Where there’s ambiguity, there’s a way out, and Jerome had created that way out by behaving well. Even Belwether could turn a blind eye to resurrection.
But theft and leakage of information… there was no leeway. There would be no leniency, and she would be dragged to the information processing team. And that would create a big problem.
If she were taken there, pressure would naturally be applied to Jerome or Coco, which would lead to more meaningless deaths.
Her death would be the lesser evil. The same applied to this hacker. Belwether wouldn’t care about collateral damage. Just like with Jaina.
If she didn’t take immediate action and was dragged to the information processing team, and it was revealed that she had said something to her lover who was now embracing her, Belwether would open her cerebral matter too.
Before being captured by the information processing team, everyone has one chance. Not a chance to escape or flee. A chance to ensure that dignity isn’t placed in an evidence bag. I nodded briefly.
“It’s been quite some time since NFD Company was purged by Belwether. They’re probably investigating, and it won’t be long before Belwether, not me, comes here. I trust you know what to do.”
“Ha, ha… could you give me about thirty minutes?”
“I won’t report anything, so you’ll have more time than 4 minutes and 47 seconds.”

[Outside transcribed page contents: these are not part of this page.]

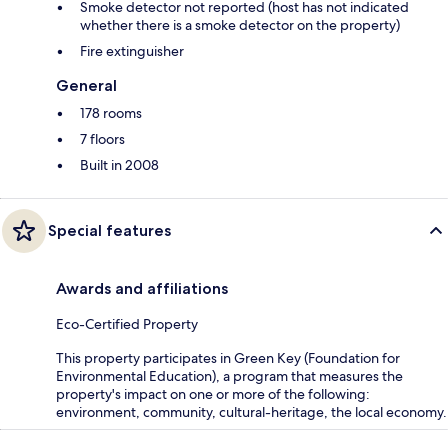
Smoke detector not reported (host has not indicated
whether there is a smoke detector on the property)
Fire extinguisher
General
178 rooms
7 floors
Built in 2008
Special features
Awards and affiliations
Eco-Certified Property
This property participates in Green Key (Foundation for
Environmental Education), a program that measures the
property's impact on one or more of the following:
environment, community, cultural-heritage, the local economy.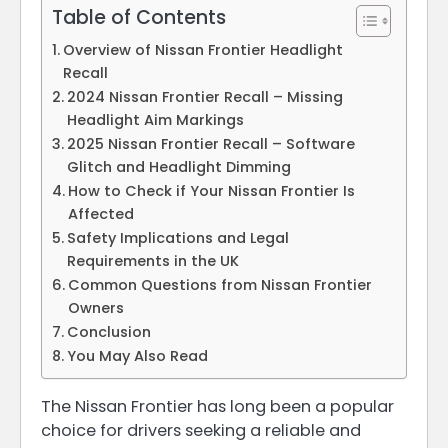
Table of Contents
Overview of Nissan Frontier Headlight
Recall
2024 Nissan Frontier Recall – Missing
Headlight Aim Markings
2025 Nissan Frontier Recall – Software
Glitch and Headlight Dimming
How to Check if Your Nissan Frontier Is
Affected
Safety Implications and Legal
Requirements in the UK
Common Questions from Nissan Frontier
Owners
Conclusion
You May Also Read
The Nissan Frontier has long been a popular
choice for drivers seeking a reliable and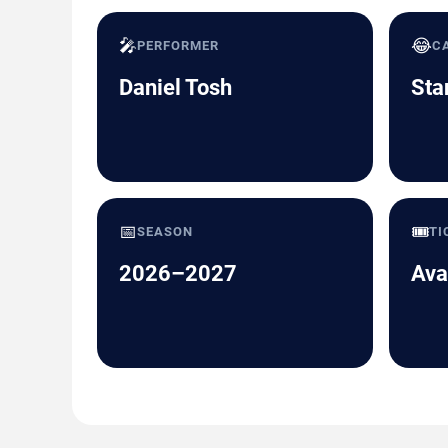
🎤
😂
PERFORMER
C
Daniel Tosh
Sta
📅
🎟️
SEASON
TI
2026–2027
Ava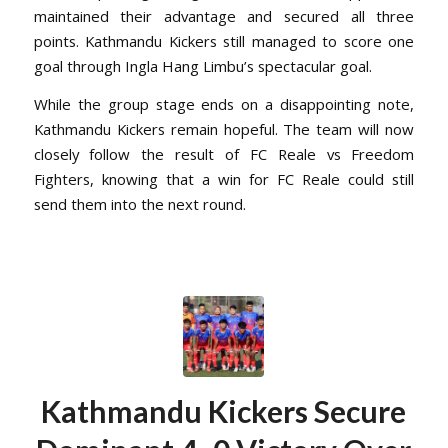
maintained their advantage and secured all three
points. Kathmandu Kickers still managed to score one
goal through Ingla Hang Limbu’s spectacular goal.
While the group stage ends on a disappointing note,
Kathmandu Kickers remain hopeful. The team will now
closely follow the result of FC Reale vs Freedom
Fighters, knowing that a win for FC Reale could still
send them into the next round.
Kathmandu Kickers Secure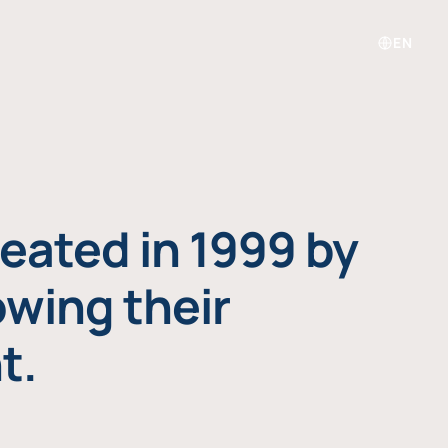
EN
eated in 1999 by
owing their
t.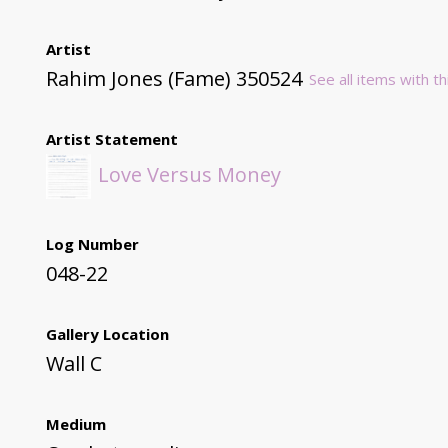
Artist
Rahim Jones (Fame) 350524
See all items with th
Artist Statement
Love Versus Money
Log Number
048-22
Gallery Location
Wall C
Medium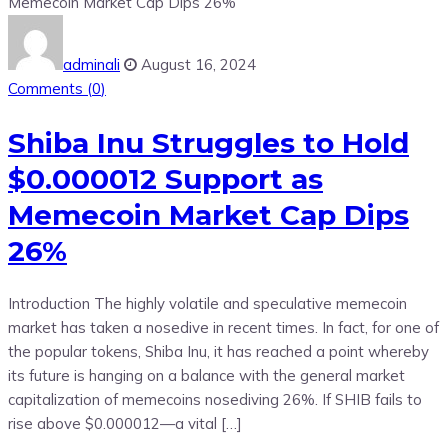
adminali
August 16, 2024
Comments (
0
)
Shiba Inu Struggles to Hold
$0.000012 Support as
Memecoin Market Cap Dips
26%
Introduction The highly volatile and speculative memecoin
market has taken a nosedive in recent times. In fact, for one of
the popular tokens, Shiba Inu, it has reached a point whereby
its future is hanging on a balance with the general market
capitalization of memecoins nosediving 26%. If SHIB fails to
rise above $0.000012—a vital […]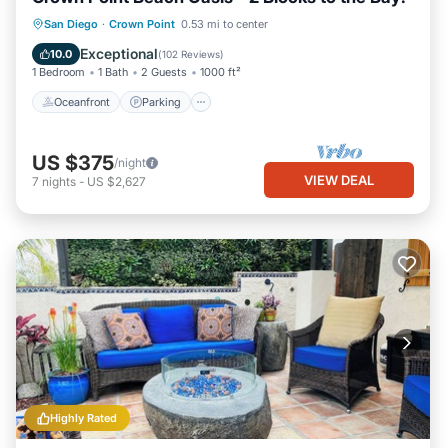
Oceanfront
Parking
Ocean View
San Diego
·
Crown Point
0.53 mi to center
Balcony/Terrace
Exceptional
10.0
(
102 Reviews
)
1 Bedroom
1 Bath
2 Guests
1000 ft²
Oceanfront
Parking
US $375
/night
VIEW DEAL
7
nights
-
US $2,627
Highly Rated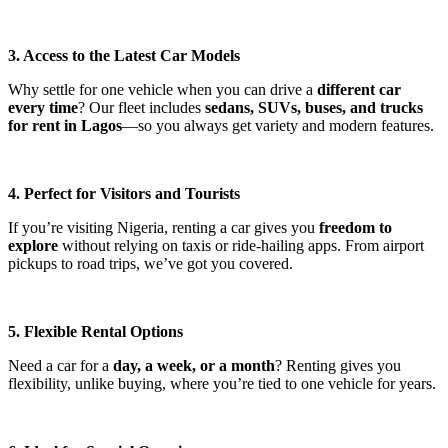
3. Access to the Latest Car Models
Why settle for one vehicle when you can drive a
different car
every time
? Our fleet includes
sedans, SUVs, buses, and trucks
for rent in Lagos
—so you always get variety and modern features.
4. Perfect for Visitors and Tourists
If you’re visiting Nigeria, renting a car gives you
freedom to
explore
without relying on taxis or ride-hailing apps. From airport
pickups to road trips, we’ve got you covered.
5. Flexible Rental Options
Need a car for a
day, a week, or a month
? Renting gives you
flexibility, unlike buying, where you’re tied to one vehicle for years.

For about ten minutes, she searched her entire database to show that she had no information about my brain scan. I got what I wanted.

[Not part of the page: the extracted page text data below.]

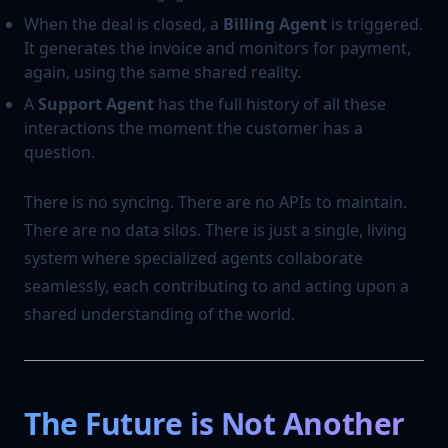
When the deal is closed, a
Billing Agent
is triggered.
It generates the invoice and monitors for payment,
again, using the same shared reality.
A
Support Agent
has the full history of all these
interactions the moment the customer has a
question.
There is no syncing. There are no APIs to maintain.
There are no data silos. There is just a single, living
system where specialized agents collaborate
seamlessly, each contributing to and acting upon a
shared understanding of the world.
The Future is Not Another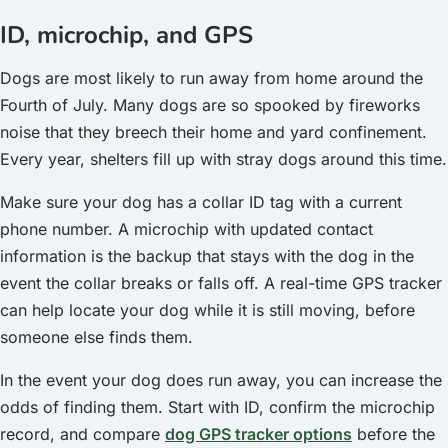
ID, microchip, and GPS
Dogs are most likely to run away from home around the
Fourth of July. Many dogs are so spooked by fireworks
noise that they breech their home and yard confinement.
Every year, shelters fill up with stray dogs around this time.
Make sure your dog has a collar ID tag with a current
phone number. A microchip with updated contact
information is the backup that stays with the dog in the
event the collar breaks or falls off. A real-time GPS tracker
can help locate your dog while it is still moving, before
someone else finds them.
In the event your dog does run away, you can increase the
odds of finding them. Start with ID, confirm the microchip
record, and compare
dog GPS tracker options
before the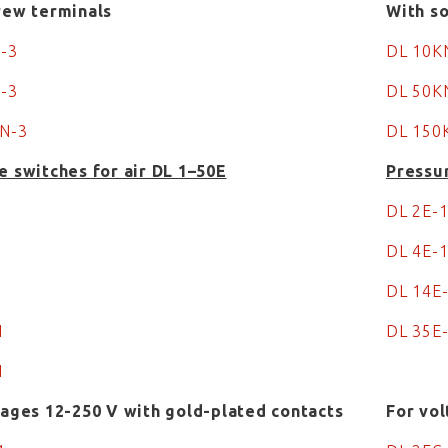
rew terminals
With so
N-3
DL 10
N-3
DL 50
N-3
DL 150
e switches for air DL 1–50E
Pressur
DL 2E-
DL 4E-
DL 14E
-1
DL 35E
1
tages 12-250 V with gold-plated contacts
For vol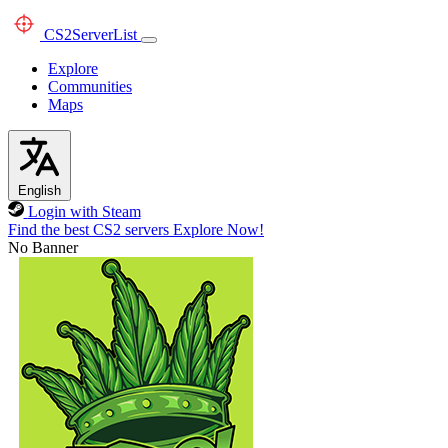
CS2
ServerList
Explore
Communities
Maps
English
Login with Steam
Find the best CS2 servers
Explore Now!
No Banner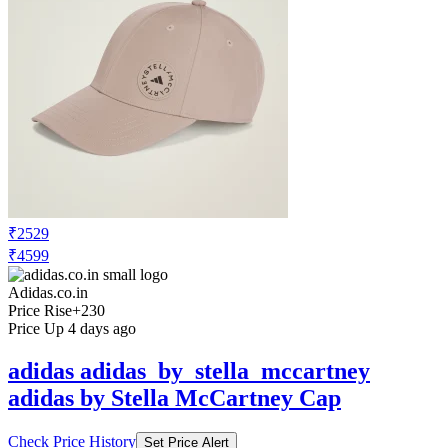
₹2529
₹4599
Adidas.co.in
Price Rise
+230
Price Up 4 days ago
adidas adidas_by_stella_mccartney
adidas by Stella McCartney Cap
Check Price History
Set Price Alert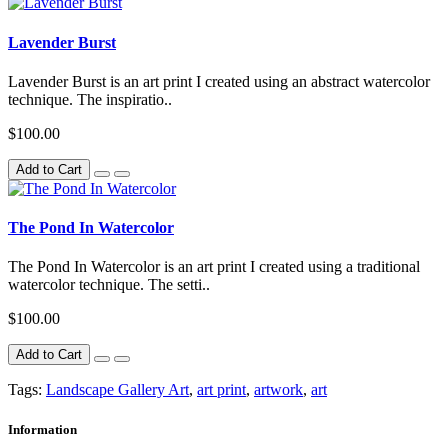
Lavender Burst
Lavender Burst is an art print I created using an abstract watercolor
technique. The inspiratio..
$100.00
Add to Cart
The Pond In Watercolor
The Pond In Watercolor is an art print I created using a traditional
watercolor technique. The setti..
$100.00
Add to Cart
Tags:
Landscape Gallery Art
,
art print
,
artwork
,
art
Information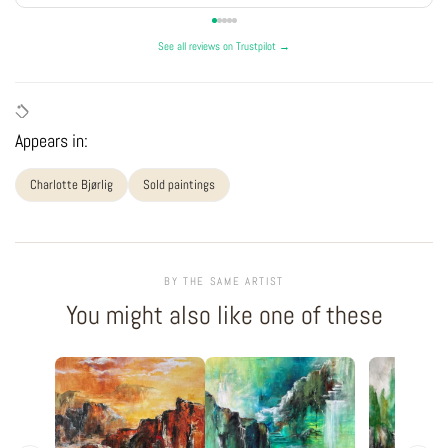
See all reviews on Trustpilot →
Appears in:
Charlotte Bjørlig
Sold paintings
BY THE SAME ARTIST
You might also like one of these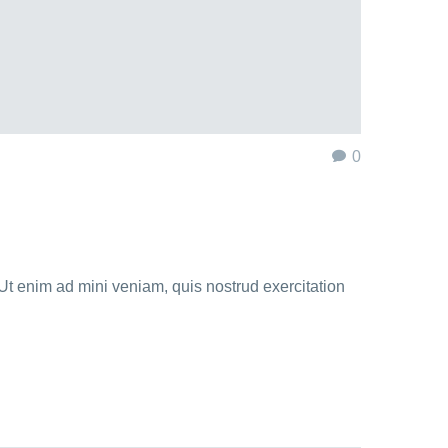
0
Ut enim ad mini veniam, quis nostrud exercitation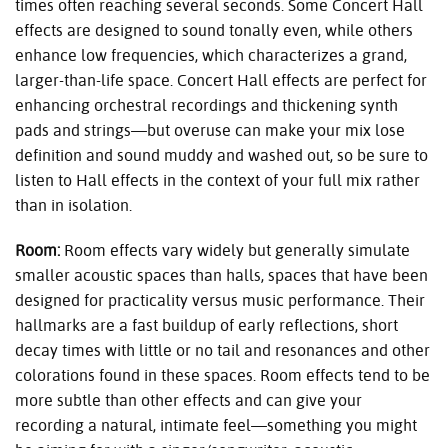
times often reaching several seconds. Some Concert Hall
effects are designed to sound tonally even, while others
enhance low frequencies, which characterizes a grand,
larger-than-life space. Concert Hall effects are perfect for
enhancing orchestral recordings and thickening synth
pads and strings—but overuse can make your mix lose
definition and sound muddy and washed out, so be sure to
listen to Hall effects in the context of your full mix rather
than in isolation.
Room:
Room effects vary widely but generally simulate
smaller acoustic spaces than halls, spaces that have been
designed for practicality versus music performance. Their
hallmarks are a fast buildup of early reflections, short
decay times with little or no tail and resonances and other
colorations found in these spaces. Room effects tend to be
more subtle than other effects and can give your
recording a natural, intimate feel—something you might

After that, we left the apartment and waited for a while. After another ten minutes or so… a sound that wasn’t uncommon in this apartment rang out. That’s how the case concluded.
Now the full story was clear. Belwether wouldn’t go on a rampage as the foam-mouthed shepherd, dragging away everyone involved in the case.
A hacker who had accidentally stolen information from NFD Company that would make them hunted by Belwether deleted all the information and then committed suicide to prevent her cerebral matter from being opened. That’s how it would end.
Soon her lover walked out of the apartment and nodded slightly. I went in to confirm that the brain that had contained love, worry, anxiety, and soul had been scattered into cerebral matter.
I returned without disturbing the scene. Back in Jerome’s car, Jerome, unaware of the full story, cautiously spoke up.
“You were there for quite a while, but at the scene…”
“Someone just took responsibility. Like you, Jerome. Your responsibility was to drive the car and help with identity recovery, but… their responsibility was to put a period at the end. In many ways.”
A gunshot wound looks exactly like a black hole, like a period. The case of leaked identity of the deceased and the purge of NFD Company finally ended with a gunshot. But not Arthur-2’s story.